Nangong Liu abrió los ojos con miedo, pero como su boca estaba atascada, no pudo decir una palabra. Sólo podía gemir de dolor cuando la saliva goteaba de su boca. En el momento en que el nuevo Líder lo soltó, Nangong Liu gritó:
– ¡No me mates! ¡No me mates! Tú, sácame, te daré…. ¡Te daré justicia delante de todo el mundo!
– Demasiado tarde – Xu Shuanglin sacó un pañuelo blanco como la nieve y se limpió las manos, mirándole con indiferencia. – No importa lo que digas, todos en el mundo lo tomarán como una admisión forzada por mi. Las aguas residuales que vertiste sobre mí ya no pueden ser arrastradas. – Nangong Liu no tuvo tiempo de hablar cuando escuchó la voz de una chica junto a la suya, que era tan aguda como un cuchillo.
– ¡Nangong Xu! Sé que te han hecho daño, ¿pero qué haces ahora? Has matado a tu propio padre, has privado al líder de la secta de su anillo, y ahora, ¿quieres matar a tu hermano?… Tú… ¿Cómo puedes ser tan cruel?
– Oh, hermana mayor Rong. – Xu Shuang Lin sonrió un poco – Si no hubieras hablado, habría olvidado que estabas aquí. – Aunque Rong Yan también estaba refrenada por el sello mágico y seguía arrodillada, tenía una expresión resuelta. Sus ojos estaban llenos de lágrimas, pero no eran débiles. Xu Shuang Lin sonrió con tristeza.
– Quien me dio la bolsita perfumada fuiste tú, y quien se casó con Nangong Liu también fuiste tú. Tú no quieres decirme que él te obligó a hacer esto, ¿verdad? – La cara de Rong Yan se volvió blanca como si quisiera decir algo, pero al final se mordió el labio inferior y cerró los ojos. Las lágrimas corrían por sus mejillas.
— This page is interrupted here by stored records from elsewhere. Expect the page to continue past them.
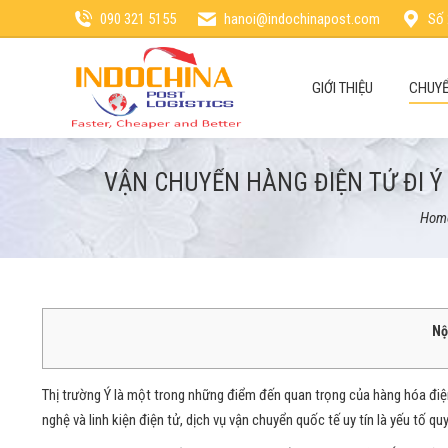
090 321 5155
hanoi@indochinapost.com
Số 
GIỚI THIỆU
CHUYỂ
VẬN CHUYỂN HÀNG ĐIỆN TỬ ĐI Ý
You 
Hom
Nộ
Thị trường Ý là một trong những điểm đến quan trọng của hàng hóa điện 
nghệ và linh kiện điện tử, dịch vụ vận chuyển quốc tế uy tín là yếu tố q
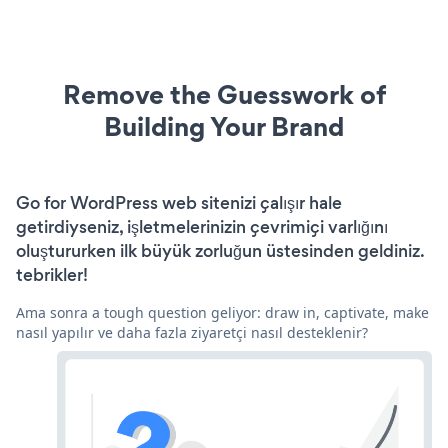
Remove the Guesswork of
Building Your Brand
Go for WordPress web sitenizi çalışır hale
getirdiyseniz, işletmelerinizin çevrimiçi varlığını
oluştururken ilk büyük zorluğun üstesinden geldiniz.
tebrikler!
Ama sonra a tough question geliyor: draw in, captivate, make
nasıl yapılır ve daha fazla ziyaretçi nasıl desteklenir?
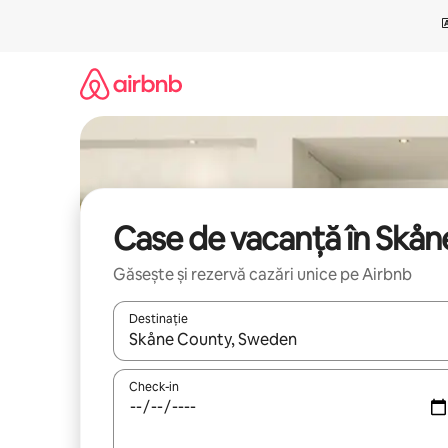
Ignoră
și
mergi
la
conținut
Case de vacanță în Skån
Găsește și rezervă cazări unice pe Airbnb
Destinație
Când se încarcă rezultatele, navighează folosind tas
Check-in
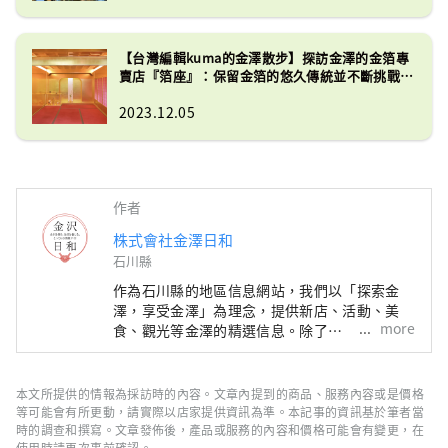
【台灣編輯kuma的金澤散步】探訪金澤的金箔專
賣店『箔座』：保留金箔的悠久傳統並不斷挑戰新
的可能性。
2023.12.05
作者
株式會社金澤日和
石川縣
作為石川縣的地區信息網站，我們以「探索金
澤，享受金澤」為理念，提供新店、活動、美
more
食、觀光等金澤的精選信息。除了
「SmartNews」、「goo news」等日本國內媒
體外，我們還與中國、台灣、香港、泰國、越南
等海外媒體合作，向世界廣泛傳播石川縣的魅
本文所提供的情報為採訪時的內容。文章內提到的商品、服務內容或是價格
力。
等可能會有所更動，請實際以店家提供資訊為準。本記事的資訊基於筆者當
時的調查和撰寫。文章發佈後，產品或服務的內容和價格可能會有變更，在
使用時請再次事前確認。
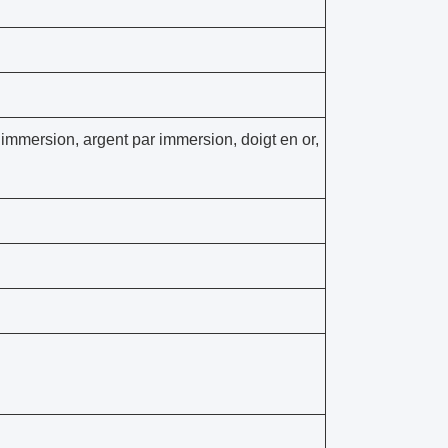
immersion, argent par immersion, doigt en or,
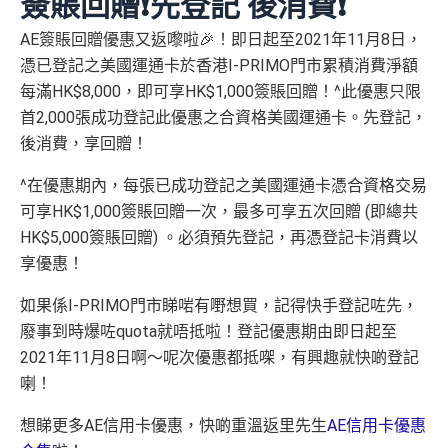
簽賬回贈❗️先登記 後消費❗️
AE簽賬回贈優惠又返嚟啦🎉！即日起至2021年11月8日，
憑已登記之美國運通卡於香港I-PRIMO門市累積消費淨額
每滿HK$8,000，即可享HK$1,000簽賬回贈！^此優惠只限
首2,000張成功登記此優惠之合資格美國運通卡。先登記，
後消費，享回贈！
^在優惠期內，每張已成功登記之美國運通卡憑合資格交易
可享HK$1,000簽賬回贈一次，最多可享五次回贈 (即總共
HK$5,000簽賬回贈) 。必須預先登記，再憑登記卡消費以
享優惠！
如果係I-PRIMO門市睇啱有嘢想買，記得快手登記咗先，
廢事到時爆咗quota就唔抵啦！登記優惠期由即日起至
2021年11月8日啊～呢次優惠都抵㗎，有興趣就快啲登記
喇！
想睇更多AE信用卡優惠，快啲重溫返里先生
AE信用卡優惠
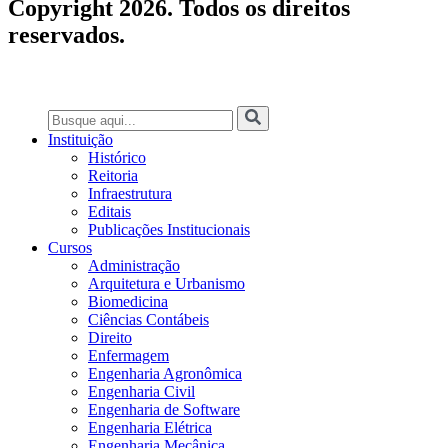
Copyright 2026. Todos os direitos
reservados.
Instituição
Histórico
Reitoria
Infraestrutura
Editais
Publicações Institucionais
Cursos
Administração
Arquitetura e Urbanismo
Biomedicina
Ciências Contábeis
Direito
Enfermagem
Engenharia Agronômica
Engenharia Civil
Engenharia de Software
Engenharia Elétrica
Engenharia Mecânica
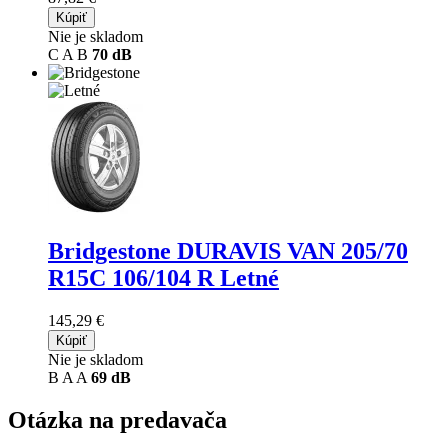
Kúpiť
Nie je skladom
C
A
B
70 dB
Bridgestone DURAVIS VAN
205/70
R15C 106/104 R Letné
145,29 €
Kúpiť
Nie je skladom
B
A
A
69 dB
Otázka na predavača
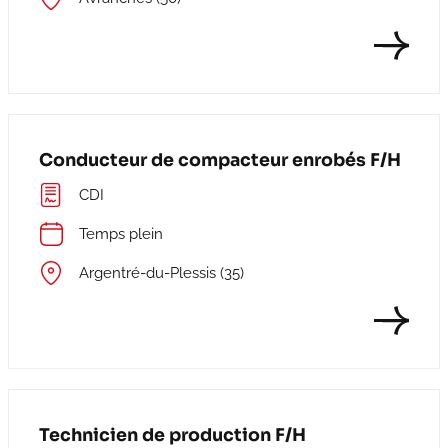
Conducteur de compacteur enrobés F/H
CDI
Temps plein
Argentré-du-Plessis (35)
Technicien de production F/H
La espada ya estaba en la mano de Xu Shuang Lin, brillando con una fría luz.
– No… No… No… A-Xu, puedes decir cualquier cosa, puedo hablar contigo de cualquier cosa… No me mates. Te lo ruego, no me mates… – Xu Shuang Lin limpió la espada, sus labios aún llevando esa sonrisa malvada,
– Nangong Liu, ahora soy el líder de la secta y tú eres un prisionero. No tienes nada en tus manos, y aún así ¿quieres negociar las condiciones conmigo? ¿Qué tratas de usar como moneda de cambio? ¿tu vida de perro?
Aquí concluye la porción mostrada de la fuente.